«Per ora l’Alan Kurdi sta navigando in acque internazionali, quindi bisogna capire cosa accadrà. C’è maltempo e l’unico che può prendere una decisione è il comandante». Da Bruxelles, dove ieri ha incontrato il presidente del parlamento europeo Antonio Tajani, il sindaco di Lampedusa Salvatore Martello cerca, per quanto può, di smorzare i toni della polemica.
Nei giorni scorsi era stato proprio lui a ricordare al ministro degli Interni Matteo Salvini come il porto della piccola isola siciliana non sia chiuso, ed è proprio lì che da ieri la nave della ong tedesca Sea Eye sta dirigendo. Il maltempo ha convinto il comandante Werner Czerwinski a puntare verso ovest lasciandosi alle spalle Malta, dove nel pomeriggio le previsioni meteo davano per imminente l’arrivo di una forte perturbazione. A una velocità di 5 nodi e tenuto conto delle condizioni del mare, l’Alan Kurdi era attesa al largo di Lampedusa durante la notte. «Per i trafficanti i porti italiani sono chiusi», ripete in serata Salvini, mentre dal Viminale viene inviata ai capi delle forze di polizia, ma anche ai capi di Stato maggiore della Difesa e della Marina (che non dipendono dal ministro degli Interni) una direttiva nella quale si chiede di intimare «sin d’ora il divieto di ingresso e transito nelle acque territoriali» alla nave.

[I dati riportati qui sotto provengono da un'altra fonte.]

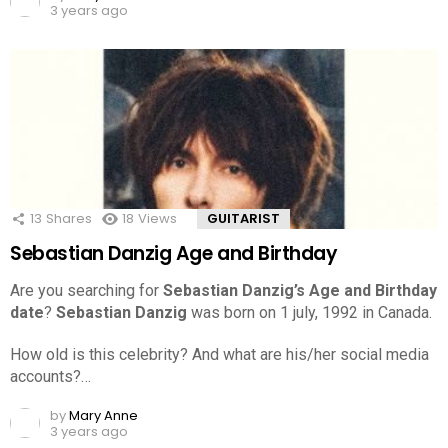
3 years ago
13
Shares
18
Views
GUITARIST
Sebastian Danzig Age and Birthday
Are you searching for
Sebastian Danzig’s Age and Birthday
date
?
Sebastian Danzig
was born on 1 july, 1992 in Canada.
How old is this celebrity? And what are his/her social media
accounts?…
by
Mary Anne
3 years ago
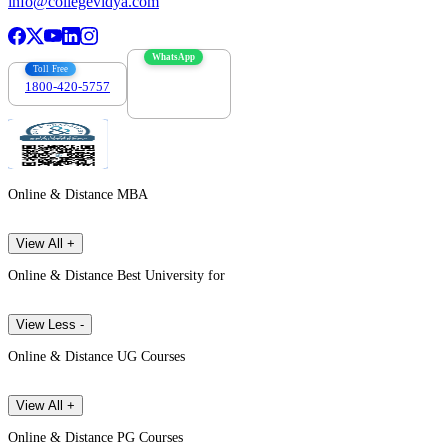
info@collegevidya.com
WhatsApp
Toll Free
1800-420-5757
7303088694
Online & Distance MBA
View All +
Online & Distance Best University for
View Less -
Online & Distance UG Courses
View All +
Online & Distance PG Courses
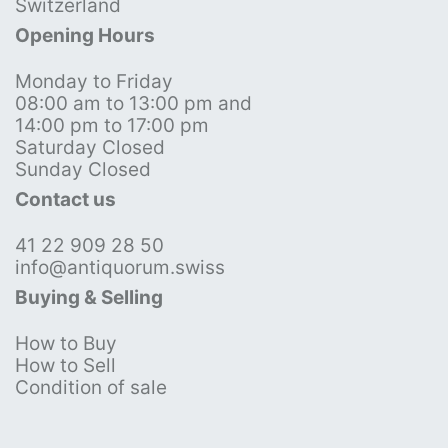
Switzerland
Opening Hours
Monday to Friday
08:00 am to 13:00 pm and
14:00 pm to 17:00 pm
Saturday Closed
Sunday Closed
Contact us
41 22 909 28 50
info@antiquorum.swiss
Buying & Selling
How to Buy
How to Sell
Condition of sale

Ma l’Alan Kurdi con a bordo i 64 migranti tratti in salvo lunedì da un gommone che stava affondando, rischia adesso di trasformarsi in un incidente diplomatico. Da Parigi, dove si trova per il G7 dei ministri degli Interni, Salvini dice di averne parlato con Horst Seehofer; «Ho detto al collega tedesco che la nave ong è un problema loro», spiega il leghista. «La nave è sua, la bandiera è sua, il capitano è di Amburgo e lì c’è un bel porto accogliente». Come se non bastasse la Farnesina invia una nota al ministero degli Esteri di Berlino nella quale l’eventuale tentativo di entrare nelle acque territoriali italiane viene definito come «una minaccia al buon ordine e alla sicurezza dello Stato». Insomma, non proprio un buon modo per celebrare la pace fatta a Parigi con i colleghi europei.

Fino a ieri sera la situazione sulla Alan Kurdi era abbastanza calma. Per proteggerli dal forte vento e dalla pioggia l’equipaggio ha trasferito gran parte dei migranti sottocoperta, cedendo loro anche i proprio alloggi. Sul ponte sono stati allargati dei teli per proteggere dall’acqua quanti invece non hanno trovato riparo al caldo. Tra i 64 migranti 53 provengono dalla Nigeria, 4 dal Camerun, 3 dal Ghana, 2 dal Benin e altri due rispettivamente dalla Costa d’Avorio e dal Senegal. Tra loro ci sono anche 12 donne, almeno una delle quali incinta, e due minori, una bambina di undici mesi e un bambino di 6 anni, Emmanuel, originario della Nigeria. «Sono stanchi, qualcuno soffre di mal di mare, ma tutto sommato stanno bene» faceva sapere ieri sera l’equipaggio.

Dopo gli scontri e le accuse reciproche dei mesi scorsi, ieri almeno ufficialmente Italia e Francia hanno fatto pace: «Ho voluto ribadire al ministro italiano la solidarietà francese sull’accoglienza dei rifugiati che sono presenti su queste navi», ha detto il ministro degli Interni Christophe Castaner parlando delle navi delle ong. Solidarietà che però per ora, per quanto riguarda l’Alan Kurdi e i suoi profughi, ancora non si è trasformata in atti concreti. Roma preme perché a muoversi per prima sia Berlino accettando di accogliere tutti i migranti. Che intanto restano in mezzo a un Mediterraneo sempre più in tempesta: «Ci sono onde alte, non ce la faremmo a sopravvivere senza un riparo», avverte in serata l’equipaggio.